Check every line of the entries for the string "nonce" and return the ones that contain it.

#### Provided records:
━━━━━━━━━━━━━━━━━━━━━━━━━━━━━━

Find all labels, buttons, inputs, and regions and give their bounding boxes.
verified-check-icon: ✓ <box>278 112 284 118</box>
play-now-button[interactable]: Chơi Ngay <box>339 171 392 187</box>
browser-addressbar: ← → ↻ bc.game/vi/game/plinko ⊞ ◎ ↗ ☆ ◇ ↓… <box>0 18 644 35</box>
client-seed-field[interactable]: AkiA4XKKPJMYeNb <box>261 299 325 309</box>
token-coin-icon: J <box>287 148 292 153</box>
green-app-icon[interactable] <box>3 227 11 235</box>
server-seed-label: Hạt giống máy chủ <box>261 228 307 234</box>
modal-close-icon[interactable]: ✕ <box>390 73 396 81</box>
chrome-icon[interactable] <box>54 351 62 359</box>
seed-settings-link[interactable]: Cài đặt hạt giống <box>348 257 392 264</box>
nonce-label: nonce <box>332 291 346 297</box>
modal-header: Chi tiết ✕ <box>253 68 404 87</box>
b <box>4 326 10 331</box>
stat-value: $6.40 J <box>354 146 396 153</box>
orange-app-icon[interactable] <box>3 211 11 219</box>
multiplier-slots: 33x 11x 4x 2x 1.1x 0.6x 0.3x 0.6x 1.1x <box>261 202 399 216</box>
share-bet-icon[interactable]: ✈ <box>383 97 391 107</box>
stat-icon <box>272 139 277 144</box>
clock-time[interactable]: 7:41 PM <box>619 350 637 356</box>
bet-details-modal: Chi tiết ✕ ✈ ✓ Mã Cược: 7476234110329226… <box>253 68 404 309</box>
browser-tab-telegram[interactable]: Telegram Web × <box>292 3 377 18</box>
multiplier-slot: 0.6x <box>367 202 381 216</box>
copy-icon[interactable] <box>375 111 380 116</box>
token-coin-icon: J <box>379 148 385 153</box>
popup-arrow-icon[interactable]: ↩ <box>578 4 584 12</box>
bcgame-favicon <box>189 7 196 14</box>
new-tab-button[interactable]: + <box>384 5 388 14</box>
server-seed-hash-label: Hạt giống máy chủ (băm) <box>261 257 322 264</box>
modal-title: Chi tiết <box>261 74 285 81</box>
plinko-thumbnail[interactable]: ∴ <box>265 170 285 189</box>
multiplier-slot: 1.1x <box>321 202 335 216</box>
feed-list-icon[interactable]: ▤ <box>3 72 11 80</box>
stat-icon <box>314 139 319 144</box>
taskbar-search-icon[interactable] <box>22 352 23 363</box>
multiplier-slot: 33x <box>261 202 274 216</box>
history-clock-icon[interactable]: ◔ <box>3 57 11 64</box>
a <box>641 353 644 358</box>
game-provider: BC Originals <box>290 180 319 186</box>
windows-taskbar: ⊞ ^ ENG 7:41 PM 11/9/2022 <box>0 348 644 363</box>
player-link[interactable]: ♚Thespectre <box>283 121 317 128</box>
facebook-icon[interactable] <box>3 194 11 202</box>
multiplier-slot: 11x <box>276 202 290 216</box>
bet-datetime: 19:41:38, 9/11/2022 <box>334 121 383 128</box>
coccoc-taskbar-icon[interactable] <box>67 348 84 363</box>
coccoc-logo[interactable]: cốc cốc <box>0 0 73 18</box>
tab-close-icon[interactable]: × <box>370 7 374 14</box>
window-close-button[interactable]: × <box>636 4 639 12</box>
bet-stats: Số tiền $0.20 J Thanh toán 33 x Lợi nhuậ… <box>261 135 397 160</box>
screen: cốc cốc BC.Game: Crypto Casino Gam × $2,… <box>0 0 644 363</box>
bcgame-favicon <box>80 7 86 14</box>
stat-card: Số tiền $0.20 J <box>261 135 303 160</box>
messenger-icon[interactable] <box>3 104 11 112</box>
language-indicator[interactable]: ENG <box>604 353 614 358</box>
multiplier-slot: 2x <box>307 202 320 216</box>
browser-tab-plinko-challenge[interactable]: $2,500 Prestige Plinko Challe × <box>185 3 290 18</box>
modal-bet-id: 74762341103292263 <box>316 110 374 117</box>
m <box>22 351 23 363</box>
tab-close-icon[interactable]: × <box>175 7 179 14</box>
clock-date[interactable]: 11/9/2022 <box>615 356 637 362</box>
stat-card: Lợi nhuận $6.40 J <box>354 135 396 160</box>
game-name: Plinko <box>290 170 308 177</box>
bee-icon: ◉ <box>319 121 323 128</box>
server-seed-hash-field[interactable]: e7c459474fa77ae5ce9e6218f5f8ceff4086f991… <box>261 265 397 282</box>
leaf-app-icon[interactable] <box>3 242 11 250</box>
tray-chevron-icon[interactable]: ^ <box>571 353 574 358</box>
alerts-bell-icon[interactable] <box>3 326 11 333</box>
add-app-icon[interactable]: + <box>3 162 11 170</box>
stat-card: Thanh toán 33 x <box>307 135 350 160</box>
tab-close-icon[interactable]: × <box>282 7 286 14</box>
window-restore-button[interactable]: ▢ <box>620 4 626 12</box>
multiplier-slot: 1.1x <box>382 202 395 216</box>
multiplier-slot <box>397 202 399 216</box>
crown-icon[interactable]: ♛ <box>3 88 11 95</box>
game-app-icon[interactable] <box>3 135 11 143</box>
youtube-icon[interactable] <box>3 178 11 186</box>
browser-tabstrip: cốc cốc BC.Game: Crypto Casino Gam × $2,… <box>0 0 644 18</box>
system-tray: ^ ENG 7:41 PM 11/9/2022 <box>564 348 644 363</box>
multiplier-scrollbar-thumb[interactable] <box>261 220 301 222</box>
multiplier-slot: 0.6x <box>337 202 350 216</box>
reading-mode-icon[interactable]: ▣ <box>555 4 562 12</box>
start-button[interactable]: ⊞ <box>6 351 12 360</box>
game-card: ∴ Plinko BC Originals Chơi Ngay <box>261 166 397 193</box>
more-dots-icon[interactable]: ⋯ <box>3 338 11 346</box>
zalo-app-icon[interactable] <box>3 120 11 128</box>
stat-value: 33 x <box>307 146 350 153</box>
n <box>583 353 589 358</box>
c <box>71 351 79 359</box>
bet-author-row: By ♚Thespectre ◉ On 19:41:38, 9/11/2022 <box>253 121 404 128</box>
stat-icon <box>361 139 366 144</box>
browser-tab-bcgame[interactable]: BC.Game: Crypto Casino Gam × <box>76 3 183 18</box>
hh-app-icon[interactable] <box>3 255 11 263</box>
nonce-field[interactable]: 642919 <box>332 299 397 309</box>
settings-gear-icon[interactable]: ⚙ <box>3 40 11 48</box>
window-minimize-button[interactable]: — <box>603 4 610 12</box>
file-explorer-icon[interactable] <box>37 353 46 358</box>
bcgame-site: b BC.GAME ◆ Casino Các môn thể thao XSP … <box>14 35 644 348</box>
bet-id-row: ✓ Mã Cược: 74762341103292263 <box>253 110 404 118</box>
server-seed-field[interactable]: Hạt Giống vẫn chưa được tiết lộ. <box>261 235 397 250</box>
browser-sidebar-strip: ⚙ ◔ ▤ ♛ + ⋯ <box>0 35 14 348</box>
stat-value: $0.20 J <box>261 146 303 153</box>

━━━━━━━━━━━━━━━━━━━━━━━━━━━━━━

#### Task result:
nonce-label: nonce <box>332 291 346 297</box>
nonce-field[interactable]: 642919 <box>332 299 397 309</box>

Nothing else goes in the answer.